Flexible and Controllable Dialogue Systems
– CONVERSATIONAL AI –
Talkamatic develops and builds dialogue systems, also known as Conversational AI. The starting point for Talkamatic is always human dialogue, and everything we do is based on an analysis of human dialogue with the goal of reproducing optimal human dialogue strategies in our technology.
The only Dialogue Tool You’ll Ever Need
The following key points summarize the core aspects of Talkamatic’s dialogue system and its advantages in conjunction with Large Language Models (LLMs).
Integration with LLMs
Talkamatic develops and builds dialogue systems. The starting point for Talkamatic is always the human dialogue, and everything that is done is based on an analysis of human dialogue and a reproduction of human dialogue strategies in the system.
The Talkamatic dialogue technology is a general-purpose dialogue system based on research from Gothenburg University. It is completely controllable and predictable, yet flexible and able to deal with the complexities of natural dialogue. It allows for detailed design and curation of dialogue interaction. This makes it an ideal complement to Large Language Models (LLMs) such as GPT, which are very versatile but interactions can sometimes be hard to design, curate, control and predict.
Using Talkamatic tech, an LLM can be used to take some content and generate, automatically and without any need for “prompt design”, dialogue “building blocks” which are then used by the Talkamatic system at runtime to provide a flexible, high quality curated dialogue.
This approach provides the generative power of LLMs while simultaneously offering complete control over the dialogue, including the possibility of human curation and design. It also enables minimizing or even eliminating LLM calls and costs at runtime, thus opening up for running “on premises” (without cloud access). Another advantage is that system response times are significantly reduced compared to communicating with an LLM directly, which is important especially for natural spoken dialogue.
Talkamatic have also devised ways of running an LLM in parallel with the Talkamatic system, to take advantage of the power of LLMs to process natural language while keeping control of the flow of the dialogue.
The dialogue engine TDM (Talkamatic Dialogue Manager) controls the dialogue and ensures that the user’s input is handled as the designer has planned, without the user being limited to doing things in a certain predetermined order. For example, you can specify a number of different conversation topics, but the user can freely switch between them. In other words, TDM provides a controlled but at the same time flexible dialogue. Thanks to this flexibility and versatility of TDM, it is able to use LLM-generated dialogue “building blocks” to provide high-quality dialogue without the need to call an LLM at runtime.

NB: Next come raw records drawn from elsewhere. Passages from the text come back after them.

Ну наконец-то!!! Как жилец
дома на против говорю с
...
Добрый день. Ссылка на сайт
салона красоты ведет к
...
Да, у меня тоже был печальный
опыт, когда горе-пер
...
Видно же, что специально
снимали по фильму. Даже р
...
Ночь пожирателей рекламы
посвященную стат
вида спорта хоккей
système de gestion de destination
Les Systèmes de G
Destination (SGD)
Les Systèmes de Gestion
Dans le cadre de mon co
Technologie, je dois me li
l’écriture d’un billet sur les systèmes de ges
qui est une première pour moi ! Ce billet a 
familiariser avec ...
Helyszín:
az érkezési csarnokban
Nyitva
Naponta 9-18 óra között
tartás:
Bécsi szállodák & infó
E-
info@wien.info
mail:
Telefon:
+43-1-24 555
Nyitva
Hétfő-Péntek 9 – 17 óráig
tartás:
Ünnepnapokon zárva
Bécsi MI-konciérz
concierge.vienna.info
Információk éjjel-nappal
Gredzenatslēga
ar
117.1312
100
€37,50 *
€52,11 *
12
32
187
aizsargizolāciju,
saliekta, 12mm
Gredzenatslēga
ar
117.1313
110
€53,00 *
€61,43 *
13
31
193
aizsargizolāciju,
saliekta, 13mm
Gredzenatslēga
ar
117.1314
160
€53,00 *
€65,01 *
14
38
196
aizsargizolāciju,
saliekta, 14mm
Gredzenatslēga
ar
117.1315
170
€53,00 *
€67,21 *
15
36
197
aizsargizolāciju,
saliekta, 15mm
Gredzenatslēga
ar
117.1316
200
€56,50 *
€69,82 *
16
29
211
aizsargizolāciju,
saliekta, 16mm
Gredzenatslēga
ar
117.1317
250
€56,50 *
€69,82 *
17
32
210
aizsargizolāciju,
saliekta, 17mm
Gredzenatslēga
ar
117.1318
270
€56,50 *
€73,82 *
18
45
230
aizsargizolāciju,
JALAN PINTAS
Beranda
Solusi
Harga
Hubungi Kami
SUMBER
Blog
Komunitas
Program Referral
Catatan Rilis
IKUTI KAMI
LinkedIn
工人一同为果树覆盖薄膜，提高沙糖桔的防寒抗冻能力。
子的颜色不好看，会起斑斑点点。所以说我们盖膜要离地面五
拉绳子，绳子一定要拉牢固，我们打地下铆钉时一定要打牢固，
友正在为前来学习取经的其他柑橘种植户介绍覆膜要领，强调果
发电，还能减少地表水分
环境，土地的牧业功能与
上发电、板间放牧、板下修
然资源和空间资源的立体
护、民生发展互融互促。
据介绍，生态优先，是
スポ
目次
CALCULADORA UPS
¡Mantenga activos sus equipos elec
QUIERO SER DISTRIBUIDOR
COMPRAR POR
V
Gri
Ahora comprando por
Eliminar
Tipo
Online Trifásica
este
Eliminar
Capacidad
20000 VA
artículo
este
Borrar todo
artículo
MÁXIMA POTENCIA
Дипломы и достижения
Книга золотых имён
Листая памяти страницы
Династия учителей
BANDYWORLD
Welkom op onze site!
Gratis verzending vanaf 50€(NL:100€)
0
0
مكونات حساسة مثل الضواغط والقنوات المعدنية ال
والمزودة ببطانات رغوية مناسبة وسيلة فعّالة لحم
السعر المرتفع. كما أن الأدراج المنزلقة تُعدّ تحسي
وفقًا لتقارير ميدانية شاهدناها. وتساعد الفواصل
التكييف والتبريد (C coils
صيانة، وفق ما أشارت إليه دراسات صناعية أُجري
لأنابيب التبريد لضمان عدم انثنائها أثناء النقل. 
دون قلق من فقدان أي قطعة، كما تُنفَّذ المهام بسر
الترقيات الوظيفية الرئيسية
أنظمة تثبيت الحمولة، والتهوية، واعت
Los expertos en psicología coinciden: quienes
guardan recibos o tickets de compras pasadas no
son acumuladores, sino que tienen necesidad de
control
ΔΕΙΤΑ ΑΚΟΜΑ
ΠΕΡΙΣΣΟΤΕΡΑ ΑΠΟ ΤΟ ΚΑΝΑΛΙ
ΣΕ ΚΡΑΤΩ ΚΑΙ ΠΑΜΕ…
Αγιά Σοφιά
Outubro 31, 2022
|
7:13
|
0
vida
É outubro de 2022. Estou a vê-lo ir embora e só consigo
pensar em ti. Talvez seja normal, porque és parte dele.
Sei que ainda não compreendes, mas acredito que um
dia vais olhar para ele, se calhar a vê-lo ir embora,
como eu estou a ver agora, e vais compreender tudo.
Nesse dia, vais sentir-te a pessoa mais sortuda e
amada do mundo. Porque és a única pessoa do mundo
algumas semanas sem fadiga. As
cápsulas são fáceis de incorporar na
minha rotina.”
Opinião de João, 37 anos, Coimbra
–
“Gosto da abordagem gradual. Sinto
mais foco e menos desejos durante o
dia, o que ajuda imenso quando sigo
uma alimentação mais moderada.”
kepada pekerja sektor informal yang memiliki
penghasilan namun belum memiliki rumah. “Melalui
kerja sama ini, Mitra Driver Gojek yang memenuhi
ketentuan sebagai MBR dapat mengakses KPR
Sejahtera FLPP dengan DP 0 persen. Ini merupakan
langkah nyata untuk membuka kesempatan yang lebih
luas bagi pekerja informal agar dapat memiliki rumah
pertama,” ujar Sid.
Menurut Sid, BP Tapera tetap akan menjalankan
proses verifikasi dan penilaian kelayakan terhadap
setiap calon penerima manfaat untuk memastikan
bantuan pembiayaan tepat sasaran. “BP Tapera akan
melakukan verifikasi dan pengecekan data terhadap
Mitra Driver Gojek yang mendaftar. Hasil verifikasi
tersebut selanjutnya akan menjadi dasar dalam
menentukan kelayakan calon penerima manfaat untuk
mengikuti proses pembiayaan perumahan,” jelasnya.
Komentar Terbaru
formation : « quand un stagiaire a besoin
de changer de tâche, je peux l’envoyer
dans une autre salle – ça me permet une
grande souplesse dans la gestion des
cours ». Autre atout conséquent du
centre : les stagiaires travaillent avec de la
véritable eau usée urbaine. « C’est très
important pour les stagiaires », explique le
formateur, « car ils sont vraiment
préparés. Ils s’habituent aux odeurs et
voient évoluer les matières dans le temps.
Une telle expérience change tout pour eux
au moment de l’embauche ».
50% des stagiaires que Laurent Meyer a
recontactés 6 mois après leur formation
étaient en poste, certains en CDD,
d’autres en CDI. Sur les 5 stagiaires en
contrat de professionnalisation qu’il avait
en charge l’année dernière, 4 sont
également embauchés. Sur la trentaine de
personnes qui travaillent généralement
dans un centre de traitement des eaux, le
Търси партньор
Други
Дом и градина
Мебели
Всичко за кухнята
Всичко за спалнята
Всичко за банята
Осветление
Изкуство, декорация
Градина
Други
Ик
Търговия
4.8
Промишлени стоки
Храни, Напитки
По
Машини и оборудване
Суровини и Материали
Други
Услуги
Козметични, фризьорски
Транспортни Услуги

Another aspect of TDM is that it handles spoken dialogue in real time, including making sure that system and user have heard and understood each other, and also handling the delays that can sometimes occur when using GPT and similar models. TDM also supports graphical output and haptic input to complement the linguistic dialogue. TDM also supports written dialogue.
The technology can be used in many verticals, and Talkamatic have recently been focusing on EdTech, where the company also gained some customer traction. Starting from a text or problem description, the tech can automatically generate an Educational dialogue structure which can be curated and verified by a human, e.g., a teacher, before students interact with it and have engaging and pedagogically effective interactions using spoken dialogue. This solution is applicable to all areas of education, including math and science.
The tech is also useful outside of education. For example, it can be used to provide installation instructions for technical equipment, Instructional Dialogues, in the form of a spoken dialogue where the user can request more detailed instructions when needed, or ask about concepts they are unfamiliar with.
Educational dialogue and Instructional dialog can also be combined into an “apprentice dialog” where the user receives help from a teacher who instructs, gives help and asks questions while the apprentice performs a practical task.
Basically, any kind of instructional dialogue can be handled by the tech, with the same benefits of control and curation as in the EdTech vertical. And there are several other kinds of dialogues that can be created from the tech such as;
Q&A Dialogue – Questions and Answers about a specific text or content
Database search Dialogue – When the system needs to ask the user a number of questions in order to answer a user question or perform an action requested by the user
Negotiation Dialogue – A user can get help from the system to make a decision by comparing different solutions to a problem and weighing advantages against disadvantages.
In addition to the technology itself, the Talkamatic team has deep expertise and understanding in conversational AI, including dialogue, speech technology, LLMs, such as GPT, and more. The company also has a close connection to research values with three doctoral team members and a professor of computer linguistics as co-founder.